LOS ANGELES (Reuters) - Girls these days can't seem to get enough of dark, mysterious strangers -- especially if they have fangs and drink blood.
The age-old vampire genre is finding a new audience among angst-ridden teenage girls with romance on their minds, and as a result, the horrific undead are changing into kinder, gentler creatures who often curb their thirst for fresh, young blood.
Dark, dashing and brooding, today's young male vampires have a special allure for young women that goes beyond the escapist, fantasy appeal that the genre enjoyed for decades, and Hollywood is rushing to take advantage of it.
"There is something about a man who lurks in the dark", said actress Nina Dobrey, who plays high school student Elena Gilbert in the September TV series "The Vampire Diaries".
The show will air on the young female-oriented CW network with the promotional line "Love Sucks."
And the CW isn't the only media company getting in on the act.

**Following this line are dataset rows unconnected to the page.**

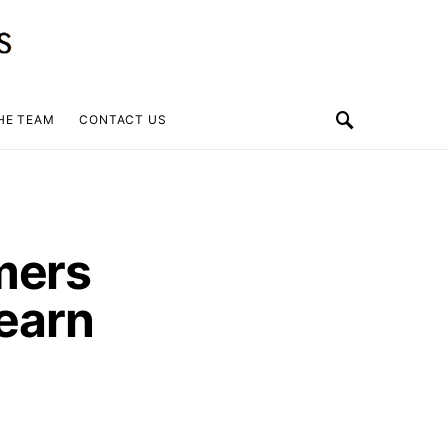
HE TEAM
CONTACT US
mers
Learn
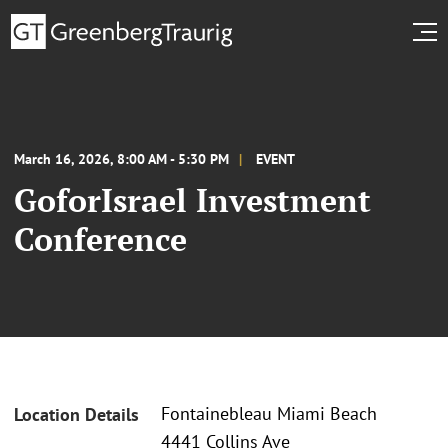
March 16, 2026, 8:00 AM - 5:30 PM
EVENT
GoforIsrael Investment
Conference
Fontainebleau Miami Beach
Location Details
4441 Collins Ave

HBO's "True Blood" has become a darling of TV critics, and last year's hit vampire movie "Twilight" has spawned the sequel "New Moon" in theaters this fall.
"There is the appeal of the forbidden -- of 'who's that mysterious boy in my class'," said Richelle Mead, author of the best selling young adult book series "The Vampire Academy", which has been translated into 22 languages.

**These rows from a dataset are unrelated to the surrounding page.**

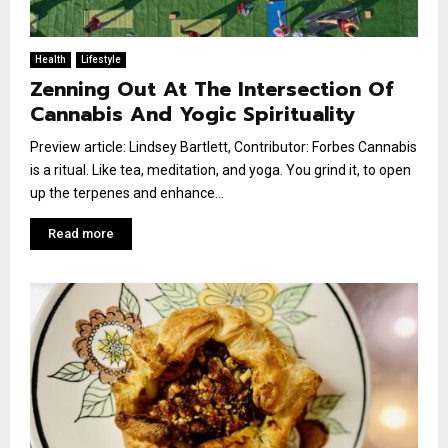
Health
Lifestyle
Zenning Out At The Intersection Of
Cannabis And Yogic Spirituality
Preview article: Lindsey Bartlett, Contributor: Forbes Cannabis
is a ritual. Like tea, meditation, and yoga. You grind it, to open
up the terpenes and enhance...
Read more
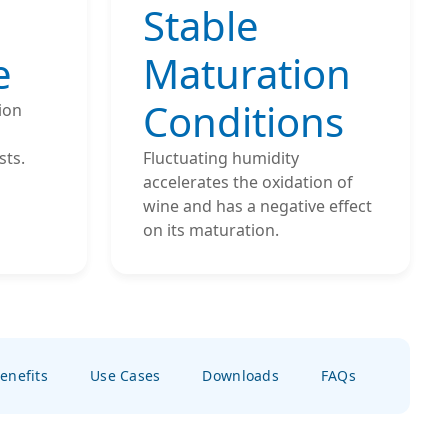
Stable
e
Maturation
Conditions
ion
sts.
Fluctuating humidity
accelerates the oxidation of
wine and has a negative effect
on its maturation.
enefits
Use Cases
Downloads
FAQs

"There are also plenty of teens who feel that people don't quite understand them, and here is the other who is not quite the norm. That is very attractive," Mead told Reuters.

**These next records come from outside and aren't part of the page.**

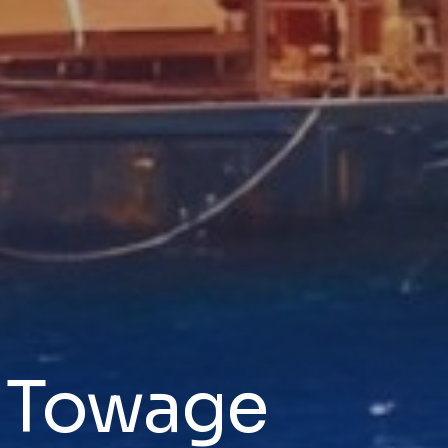
& Towage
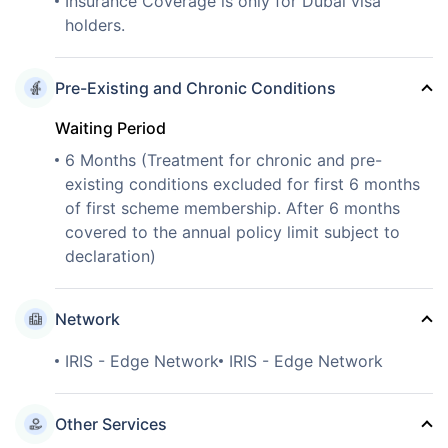
Insurance Coverage is only for Dubai visa
holders.
Pre-Existing and Chronic Conditions
Waiting Period
6 Months (Treatment for chronic and pre-
existing conditions excluded for first 6 months
of first scheme membership. After 6 months
covered to the annual policy limit subject to
declaration)
Network
IRIS - Edge Network
IRIS - Edge Network
Other Services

Stephenie Meyer's young adult romance novel "Twilight" has sold some 17 million copies, and fans of shy 17-year-old Bella Swan and outsider vampire Edward Cullen helped the movie bring in $383 million at global box offices.
VEGETARIAN VAMPIRES
"Twilight" vampires call themselves vegetarian because they only drink the blood of animals, and the fanged ones on "True Blood" have managed to integrate themselves into human society by drinking a synthetic blood substitute, called Tru Blood.
"You can't have a teen girl falling in love with a total monster," said Mead, whose books feature a non-killing race of vampires that exist alongside a more evil subset.
"They had to become a little more accessible versus the vampire movies of the 20th century, when they were quite gruesome. It's a safe scary," she said.
Compared to old-school vampires, as in Bela Lugosi's classic 1931 movie "Dracula," modern bloodsuckers have complex relationships and emotional entanglements -- often sexless -- with the objects of their desires, said Elayne Rapping, professor of American studies at the University of Buffalo.
Julie Plec, executive producer of "The Vampire Diaries" which is based novels of L.J. Smith and set in a high school, said young women want to believe vampires have "epic amounts of knowledge and soul and spirituality and intelligence lurking behind those eyes."
"So in a vampire, just by definition, you are getting the bad boy with the brain," Plec told reporters recently.
But older vampire fans have not warmed to the sensitive undead currently stalking bookshelves and airwaves. "Some people get quite vicious about it. They consider they have been ruined. They see vampires as being bastardized," said Mead.
Still, all hope is not lost. Although teen girls are dying to see the "New Moon" sequel to "Twilight" in November, the 2010 movie "Priest" is a dark action flick about a vampire-slaying priest and October sees the release of thriller "Cirque du Freak:The Vampire's Assistant."